In a lot of ways, 2022 wasn’t a “great year” for film, but that certainly wasn’t because it lacked great films. In fact, this was definitely the most competitive year we’ve ever had at the Sundae Film Awards and we genuinely considered tying most of the awards to reflect that. (We only tied one in the end.) We had a truly agonising experience picking our winners, and more than most years, you should check out our full slates of nominees at the bottom of the post, because there is nothing in there but great films.

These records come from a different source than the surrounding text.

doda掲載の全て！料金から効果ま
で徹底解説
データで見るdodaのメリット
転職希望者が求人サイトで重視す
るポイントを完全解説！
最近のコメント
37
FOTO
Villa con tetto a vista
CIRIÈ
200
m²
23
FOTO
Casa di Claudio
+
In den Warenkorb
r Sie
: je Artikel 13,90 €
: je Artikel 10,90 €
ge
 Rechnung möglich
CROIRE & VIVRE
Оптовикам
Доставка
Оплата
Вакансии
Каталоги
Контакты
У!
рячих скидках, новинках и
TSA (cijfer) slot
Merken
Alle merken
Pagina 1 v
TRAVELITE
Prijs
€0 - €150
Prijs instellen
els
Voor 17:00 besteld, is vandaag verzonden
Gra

The real reason 2022 won’t go down in film history is there was no one big story to tell about it. Instead, we had lots of little trends: semi-autobiographical films about the director’s youth (Aftersun, Armageddon Time, The Fabelmans), satires of the modern rich (Glass Onion, The Menu, Triangle of Sadness), movies that are mostly just people talking in one room (Three Thousands Years of Longing, The Whale, Women Talking) actors who appeared on Scrubs at the height of their movie stardom getting late career plaudits (Colin Farrell, Brendan Fraser). It was also a big year for poop, puke, piss, donkeys, stop-motion, and ominous concrete steps into dark. The last superstar actor and director on the planet each released a long-awaited blockbuster that helped to save theatrical distribution (Top Gun: Maverick, Avatar: The Way of Water) and dormant auteurs returned with the best films of their careers (Elvis, Tár). Sony released the biggest superhero flop of the year twice because of memes and a canny campaign launched an indie actress to the front of the Best Actress race.
Most shockingly of all, the Academy… actually did a pretty good job of nominating worthwhile films for Oscars? Excitingly for us, that included correctly noticing that an Irish-language film was one of the best of the year for the first time ever. Irish cinema has been building towards a breakout on the global stage for a while now, and we couldn’t be more thrilled to see this moment finally arrive and celebrate it in our own annual film awards too.

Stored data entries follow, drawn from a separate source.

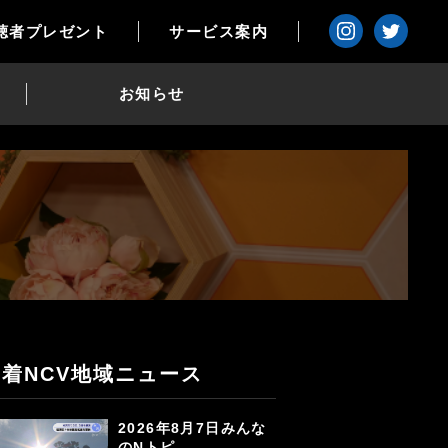
聴者プレゼント
サービス案内
お知らせ
新着NCV地域ニュース
2026年8月7日みんな
のNトピ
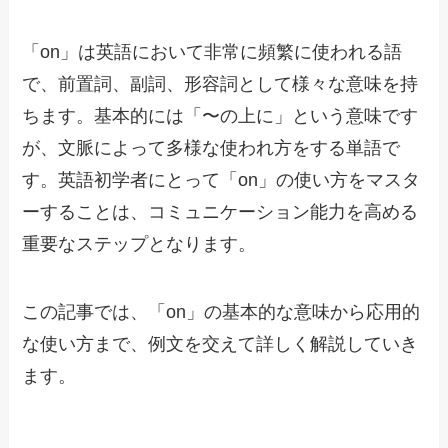
「on」は英語において非常に頻繁に使われる語
で、前置詞、副詞、形容詞として様々な意味を持
ちます。基本的には「〜の上に」という意味です
が、文脈によって多様な使われ方をする単語で
す。英語初学者にとって「on」の使い方をマスタ
ーすることは、コミュニケーション能力を高める
重要なステップとなります。
この記事では、「on」の基本的な意味から応用的
な使い方まで、例文を交えて詳しく解説していき
ます。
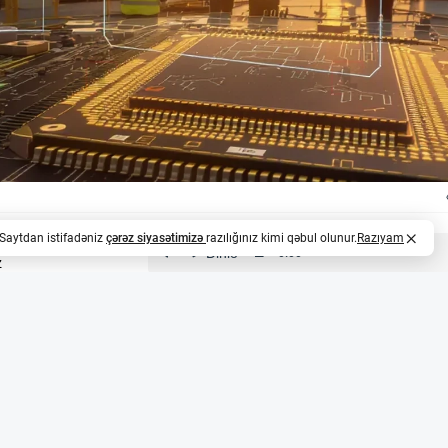
. Saytdan istifadəniz
çərəz siyasətimizə
razılığınız kimi qəbul olunur.
Razıyam
z
ri üçün 1,7 milyon avroluq müqavilə qazandı
i sektorunda fəaliyyət göstərən EnSilica şirkəti 10 ay da
uq (təxminən 3,3 milyon AZN) müqavilə imzalayıb. Layihə
nteqrasiya edilmiş sxemlərin (ASIC) sistem arxitekturası, 
demonstrator hazırlanacaq. Bu, şirkətin Avropa peyk sənayes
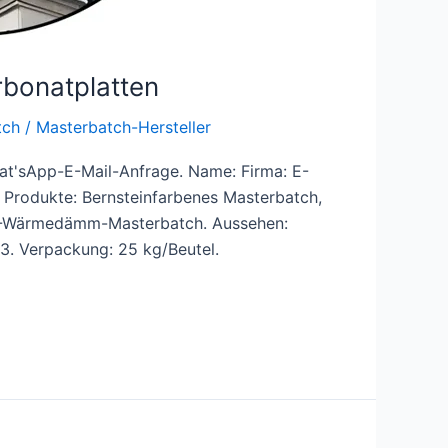
bonatplatten
tch
/
Masterbatch-Hersteller
at'sApp-E-Mail-Anfrage. Name: Firma: E-
 Produkte: Bernsteinfarbenes Masterbatch,
-IR-Wärmedämm-Masterbatch. Aussehen:
m3. Verpackung: 25 kg/Beutel.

As with every year, we gave one award for each of the eight major Oscars: we care about most of the others (except for the fake awards like Best Original Song) but this post would be absurdly long if we picked those too. We each did out our personal nominees and then selected the winner by consensus, so the winners only come from films that both of us have seen and nominated, but we’ve each picked a personal runner-up regardless of whether the other has seen or nominated it. We also each gave a Special Achievement Award for something that doesn’t fit our other categories: this year, by sheer coincidence, both to animated films.